线程池初始化:tp_init()
- thread_group_init: 初始化(MAX_THREAD_GROUPS = 128) threadGroups
- tp_set_threadpool_size: 设置实际启用的GroupsCount(不能大于128), 并执行创建epoll_fd等初始化操作
- start_timer: 启动timer线程,主要是解决Goup内的工作线程卡死情况(事务、慢查等)
timer线程
- check_stall
- 如果没有listener线程(也可能此时listener转为了worker),且队列没有被处理,创建listener线程
- 队列不为空,且上个周期没有处理事件,则设置stall为true,wake_or_create_thread
- 检测流程
-
The stall detection and resolution works as follows:
1. There is a counter thread_group->queue_event_count for the number of
events removed from the queues. Timer resets the counter to 0 on each run.
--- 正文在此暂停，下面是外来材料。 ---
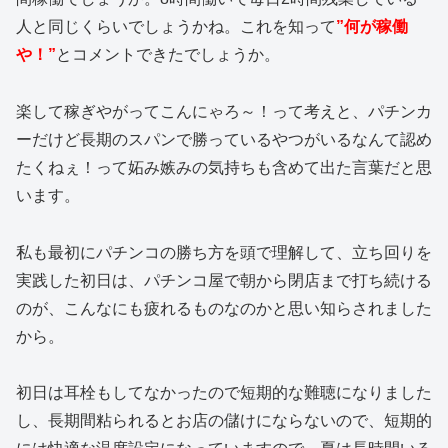
人と同じくらいでしょうかね。これを知って
”何が稼働
や！”
とコメントできたでしょうか。
楽して稼ぎやがってこんにゃろ～！って考えと、パチンカ
ーだけど長期のスパンで勝っているやつがいるなんて認め
たくねぇ！って妬み嫉みの気持ちも含めて出た言葉だと思
います。
私も最初にパチンコの勝ち方を頭で理解して、立ち回りを
実践した初日は、パチンコ屋で朝から閉店まで打ち続ける
のが、こんなにも疲れるものなのかと思い知らされました
から。
初日は耳栓もしてなかったので短期的な難聴になりました
し、長期間粘られるとお店の儲けにならないので、短期的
2. Timer determines stall if this counter remains 0 since last check
and at least one of the high and low priority queues is not empty.
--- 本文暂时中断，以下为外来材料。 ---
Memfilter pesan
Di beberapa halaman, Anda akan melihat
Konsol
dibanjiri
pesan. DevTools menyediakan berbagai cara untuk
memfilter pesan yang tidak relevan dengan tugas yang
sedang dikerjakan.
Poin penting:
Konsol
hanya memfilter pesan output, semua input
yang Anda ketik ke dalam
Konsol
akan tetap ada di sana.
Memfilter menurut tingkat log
3. Once timer determined a stall it sets thread_group->stalled flag and
wakes and idle worker (or creates a new one, subject to throttling).
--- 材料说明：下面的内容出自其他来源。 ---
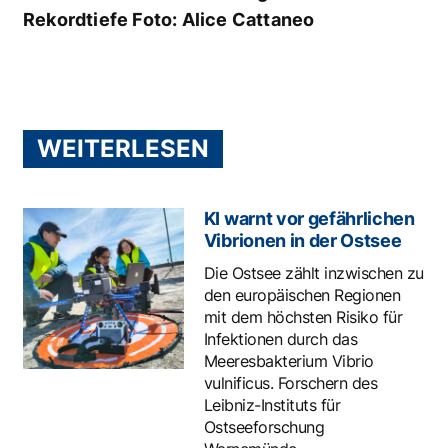
Rekordtiefe Foto: Alice Cattaneo
WEITERLESEN
KI warnt vor gefährlichen
Vibrionen in der Ostsee
Die Ostsee zählt inzwischen zu
den europäischen Regionen
mit dem höchsten Risiko für
Infektionen durch das
Meeresbakterium Vibrio
vulnificus. Forschern des
Leibniz-Instituts für
Ostseeforschung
4. The stalled flag is reset, when an event is dequeued.
- 每个周期内统计处理的事件数量(queue_event_count),计数会周期性清零
- 如果queue_event_count 为0,且队列不为空,timer将设置thread_group->stalled参数,并且创建/唤醒worker线程
- 当有事件退出队列,即有事件被某个队列取走处理时,将thread_group->stalled改为false (所有getEvent都会改这个参数)
- timeout_check
- 检查thd_mamager的所有connection,看是否超时,是的话kill thd
- 每次handle_event结束,都会重置connection的timeout
worker/listener

- Acceptor收到新连接请求thd,通过add_connection镜像处理封装为connection,并将thd交由thd_manager管理
- 根据thead_id对groupsCount取余,得到应该放入对goup,将其放入普通队列 (还未登录),等待处理
- 唤醒/创建worker线程进行处理:get_event -> handle_event循环
- 第一次处理时,未登录,调用threadpool_add_connection先登录,并设置logged_in = true
- 第二次处理,调用threadpool_process_request,循环处理客户交互请求
- 两种情况,都会重置wait_timeout,避免timer线程中,被当作超时连接关闭掉
GetEvent
- 在get_event时,如果活跃线程太多,会返回null,之后该线程会自动退出
- 优先高优队列,其次低优队列,有事件会返回connection,之后进入handel_event处理
- 如果当前没有listener(可能在转变为worker处理事件了),worker线程转化为listener
- 如果线程数没有过多,会再次尝试调用epoll看当前有没有event,有的话会返回conenction进行处理
- 否则将线程放入wating_threads队列,线程休眠,等待唤醒信号或超时自动唤醒;
- 如果非显示唤醒(超时唤醒等),会从wating_threads队列中删除当前线程
- 如果等待信号有异常,会返回null,线程也会自动退出
- 正常唤醒,继续获取event,重复前面逻辑,恢复成为正常worker
HandleEvent
- 新连接,先进行登录等操作
- 已有连接,进入交互处理流程
- 处理完后,会重新设置waite_timeout
- 将mysql_socket重新加入epoll的fd监听队列
ThreadShutdown
- 如果get_event返回null,worker线程会退出循环,进入shutdown流程
- 如果是group被close,且当前线程是最后一个线程,会调用销毁group函数
角色切换
- Worker: get_event时,如果队列为空,且当前没有listener,则当前worker变为listener
- Listener: 首先从pollfd获取事件events,然后检查队列是否为空
- 如果高/低优队列不为空,则逐个将事件放入队列,然后在for循环继续等待epollfd事件(还是listener)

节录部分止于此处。